Softening the machine

Later today I'll be giving a talk at the AU Learning Services conference, so here are my slides.

Softening the machine (note - only available to logged in users) BIG DOWNLOAD ALERT! May slow down the server if many people do this at once. UPDATE: Scribd version of the slides for viewing in a Web browser, no big download needed, at

For those who want the condensed version, here is a stream of consciousness brain dump on the message I am trying to get acroos:

Like all educational systems, Athabasca University is a machine, composed of many technologies. Some of these are directly about teaching, some with processes around it, some with helping people to work together and more. Because Athabasca developed as a distance institution in the industrial age of distance learning, based primarily on the postal service and telephones, both its institutional and teaching processes became brittle: essentially, Michael Moore's theory of transactional distance that treats distance as a continuum between structure and dialogue puts us in a tricky situation: limits on dialogue inevitably mean an increase in structure. Technologies developed from the Web 1.0 era that enable richer and more inclusive communication are changing that but they are based on a model of closed groups, focused and task-centric. And that tends to be the nature of dialogue, both in teaching and in the daily workings of the university. The real social connection stuff is still largely left to happen in more or less occasional face to face meetings. Web 2.0 technologies open that out and level the playing field, enabling serendipity, creative engagement, filling those spaces between the islands - that's what the Landing is about, in both teaching and in 'learning organization' terms. However, the Landing is a soft technology: it offers enormous potential to increase the 'adjacent possible' but that comes at a price in terms of difficulty of use. The harder technologies from which most of Athabasca's processes are built have the big benefit of making it easier, but at a cost of constraint. So, we are evolving the Landing so that it can make hard things softer, but also hard things softer. And it's worth putting in the effort because the payoff can be large.


  • This is fascinating and new to me.

    Charity Maraire-Shonhiwa October 23, 2010 - 4:48pm

  • It's new to all of us Charity! But some of the principles are becoming pretty clear and the way forward is looking clearer. The real challenge, or at least one of the big ones, is finding ways to orchestrate the soft stuff and make it hard when we need it, to avoid being lost in network space without losing its power as an enabler of expansive and creative learning.
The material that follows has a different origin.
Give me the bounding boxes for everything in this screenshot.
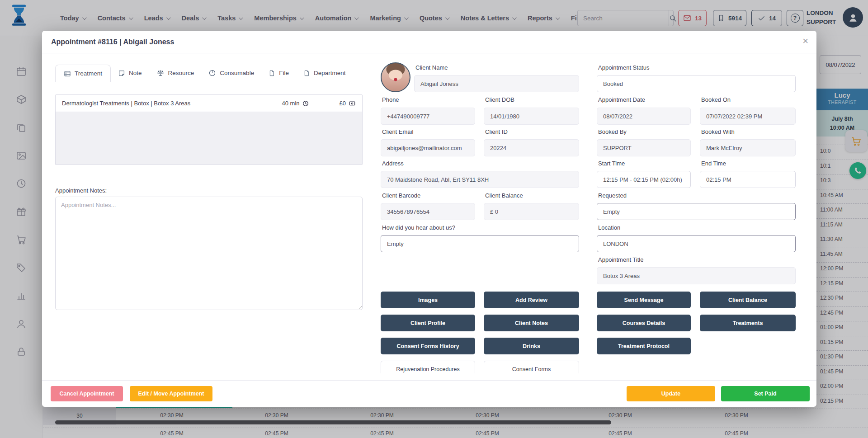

    Jon Dron October 23, 2010 - 6:28pm

  • Hello Jon - There really is a fascinating aspect to this topic but I think you have captured what I see as a rather large struggle in the use of the social Web 2.0 world in more formal learning. You state, "The real challenge, or at least one of the big ones, is finding ways to orchestrate the soft stuff and make it hard when we need it, to avoid being lost in network space without losing its power as an enabler of expansive and creative learning." There is a real struggle between having learners use the comfortable LMS "hard" world as you call it versus the richer "soft" social world. At this stage in its evolution I see that the soft world gets in the way of learners' process of learning, they really do get "lost in network space". I would love for them to slow down enough to see through their fog of process while learning within the Landing but we have so much going on in our courses that the environment must be transparent to allow the learning and this just does not happen.
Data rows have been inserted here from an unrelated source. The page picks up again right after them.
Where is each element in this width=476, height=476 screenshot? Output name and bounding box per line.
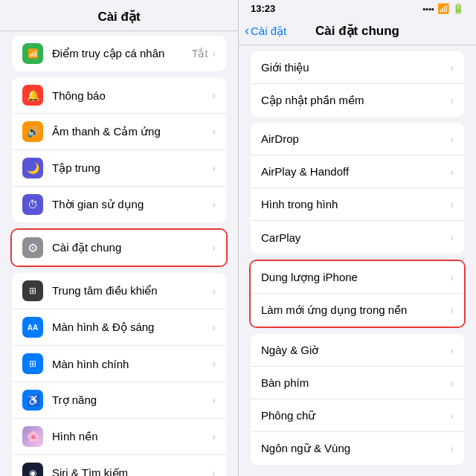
software-update-chevron: › bbox=[450, 94, 454, 106]
language-item[interactable]: Ngôn ngữ & Vùng › bbox=[251, 432, 464, 465]
right-scroll-area[interactable]: Giới thiệu › Cập nhật phần mềm › AirDrop… bbox=[239, 45, 476, 476]
left-title: Cài đặt bbox=[97, 10, 140, 24]
sounds-label: Âm thanh & Cảm ứng bbox=[52, 125, 212, 138]
display-chevron: › bbox=[212, 321, 216, 333]
general-group: ⚙ Cài đặt chung › bbox=[10, 228, 228, 267]
status-bar: 13:23 ▪▪▪▪ 📶 🔋 bbox=[239, 0, 476, 16]
control-center-chevron: › bbox=[212, 285, 216, 297]
focus-label: Tập trung bbox=[52, 161, 212, 175]
screen-time-icon: ⏱ bbox=[22, 194, 43, 215]
background-refresh-chevron: › bbox=[450, 304, 454, 316]
hotspot-chevron: › bbox=[212, 48, 216, 60]
focus-chevron: › bbox=[212, 162, 216, 174]
control-center-item[interactable]: ⊞ Trung tâm điều khiển › bbox=[12, 273, 226, 309]
siri-chevron: › bbox=[212, 467, 216, 476]
screen-time-chevron: › bbox=[212, 199, 216, 210]
software-update-item[interactable]: Cập nhật phần mềm › bbox=[251, 84, 464, 117]
airdrop-item[interactable]: AirDrop › bbox=[251, 123, 464, 155]
language-label: Ngôn ngữ & Vùng bbox=[261, 442, 450, 455]
about-item[interactable]: Giới thiệu › bbox=[251, 51, 464, 84]
notifications-item[interactable]: 🔔 Thông báo › bbox=[12, 77, 226, 114]
storage-item[interactable]: Dung lượng iPhone › bbox=[251, 261, 464, 294]
back-chevron-icon: ‹ bbox=[245, 23, 249, 39]
carplay-item[interactable]: CarPlay › bbox=[251, 221, 464, 254]
about-label: Giới thiệu bbox=[261, 61, 450, 74]
focus-icon: 🌙 bbox=[22, 158, 43, 178]
right-group-3: Dung lượng iPhone › Làm mới ứng dụng tro… bbox=[249, 260, 466, 328]
hotspot-item[interactable]: 📶 Điểm truy cập cá nhân Tắt › bbox=[12, 36, 226, 71]
wallpaper-chevron: › bbox=[212, 431, 216, 443]
notifications-icon: 🔔 bbox=[22, 85, 43, 106]
general-label: Cài đặt chung bbox=[52, 241, 212, 254]
background-refresh-item[interactable]: Làm mới ứng dụng trong nền › bbox=[251, 294, 464, 327]
group-3: ⊞ Trung tâm điều khiển › AA Màn hình & Đ… bbox=[12, 273, 226, 476]
right-title: Cài đặt chung bbox=[315, 23, 399, 39]
screen-time-item[interactable]: ⏱ Thời gian sử dụng › bbox=[12, 187, 226, 222]
general-item[interactable]: ⚙ Cài đặt chung › bbox=[12, 230, 226, 266]
about-chevron: › bbox=[450, 62, 454, 74]
control-center-label: Trung tâm điều khiển bbox=[52, 284, 212, 298]
right-group-4: Ngày & Giờ › Bàn phím › Phông chữ › Ngôn… bbox=[251, 334, 464, 465]
pip-item[interactable]: Hình trong hình › bbox=[251, 188, 464, 221]
carplay-label: CarPlay bbox=[261, 231, 450, 244]
keyboard-item[interactable]: Bàn phím › bbox=[251, 367, 464, 399]
screen-time-label: Thời gian sử dụng bbox=[52, 198, 212, 211]
airplay-label: AirPlay & Handoff bbox=[261, 165, 450, 178]
date-time-item[interactable]: Ngày & Giờ › bbox=[251, 334, 464, 367]
focus-item[interactable]: 🌙 Tập trung › bbox=[12, 150, 226, 187]
wallpaper-item[interactable]: 🌸 Hình nền › bbox=[12, 419, 226, 455]
display-item[interactable]: AA Màn hình & Độ sáng › bbox=[12, 309, 226, 346]
software-update-label: Cập nhật phần mềm bbox=[261, 94, 450, 107]
left-panel: Cài đặt 📶 Điểm truy cập cá nhân Tắt › bbox=[0, 0, 238, 476]
date-time-label: Ngày & Giờ bbox=[261, 344, 450, 357]
airdrop-label: AirDrop bbox=[261, 132, 450, 145]
wallpaper-icon: 🌸 bbox=[22, 426, 43, 447]
keyboard-label: Bàn phím bbox=[261, 376, 450, 389]
home-screen-item[interactable]: ⊞ Màn hình chính › bbox=[12, 346, 226, 382]
back-label: Cài đặt bbox=[251, 25, 286, 38]
language-chevron: › bbox=[450, 443, 454, 454]
siri-icon: ◉ bbox=[22, 463, 43, 476]
battery-icon: 🔋 bbox=[452, 3, 464, 14]
left-header: Cài đặt bbox=[0, 0, 238, 31]
notifications-label: Thông báo bbox=[52, 89, 212, 102]
right-panel: 13:23 ▪▪▪▪ 📶 🔋 ‹ Cài đặt Cài đặt chung G… bbox=[238, 0, 476, 476]
accessibility-label: Trợ năng bbox=[52, 393, 212, 407]
keyboard-chevron: › bbox=[450, 377, 454, 389]
back-button[interactable]: ‹ Cài đặt bbox=[245, 23, 286, 39]
accessibility-chevron: › bbox=[212, 394, 216, 406]
general-icon: ⚙ bbox=[22, 237, 43, 258]
fonts-item[interactable]: Phông chữ › bbox=[251, 399, 464, 432]
top-group: 📶 Điểm truy cập cá nhân Tắt › bbox=[12, 36, 226, 71]
accessibility-item[interactable]: ♿ Trợ năng › bbox=[12, 382, 226, 419]
pip-label: Hình trong hình bbox=[261, 198, 450, 210]
notifications-chevron: › bbox=[212, 89, 216, 101]
siri-label: Siri & Tìm kiếm bbox=[52, 466, 212, 476]
airplay-item[interactable]: AirPlay & Handoff › bbox=[251, 155, 464, 188]
group-1: 🔔 Thông báo › 🔊 Âm thanh & Cảm ứng › 🌙 bbox=[12, 77, 226, 222]
storage-chevron: › bbox=[450, 271, 454, 283]
control-center-icon: ⊞ bbox=[22, 280, 43, 301]
left-scroll-area[interactable]: 📶 Điểm truy cập cá nhân Tắt › 🔔 Thông bá… bbox=[0, 31, 238, 476]
airplay-chevron: › bbox=[450, 166, 454, 178]
fonts-chevron: › bbox=[450, 410, 454, 422]
hotspot-value: Tắt bbox=[192, 48, 208, 60]
sounds-icon: 🔊 bbox=[22, 121, 43, 142]
airdrop-chevron: › bbox=[450, 133, 454, 145]
right-group-2: AirDrop › AirPlay & Handoff › Hình trong… bbox=[251, 123, 464, 254]
signal-icon: ▪▪▪▪ bbox=[422, 4, 434, 13]
home-screen-chevron: › bbox=[212, 358, 216, 370]
date-time-chevron: › bbox=[450, 344, 454, 356]
status-icons: ▪▪▪▪ 📶 🔋 bbox=[422, 3, 464, 14]
storage-label: Dung lượng iPhone bbox=[261, 271, 450, 284]
sounds-item[interactable]: 🔊 Âm thanh & Cảm ứng › bbox=[12, 114, 226, 150]
home-screen-label: Màn hình chính bbox=[52, 358, 212, 370]
accessibility-icon: ♿ bbox=[22, 390, 43, 411]
home-screen-icon: ⊞ bbox=[22, 353, 43, 374]
general-chevron: › bbox=[212, 242, 216, 254]
siri-item[interactable]: ◉ Siri & Tìm kiếm › bbox=[12, 455, 226, 476]
wallpaper-label: Hình nền bbox=[52, 430, 212, 443]
status-time: 13:23 bbox=[251, 3, 275, 14]
right-header: ‹ Cài đặt Cài đặt chung bbox=[239, 16, 476, 45]
hotspot-label: Điểm truy cập cá nhân bbox=[52, 47, 192, 60]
    I really like what you are talking about and I know that you and Terry have pushed hard to make the Landing work in this way but I am looking for some form of a bridge device until there is a greater understanding of its use in the more formal learning process. I have thought about how an LMS could become more flexible to incorporate some of the Web 2.0 functionality but then I back away with this thinking as I believe that LMS's are not really suited for a hybrid world. Is it just a matter of time in terms of audiences becoming more accustomed to living in social space or does our more formal learning require a hard structure?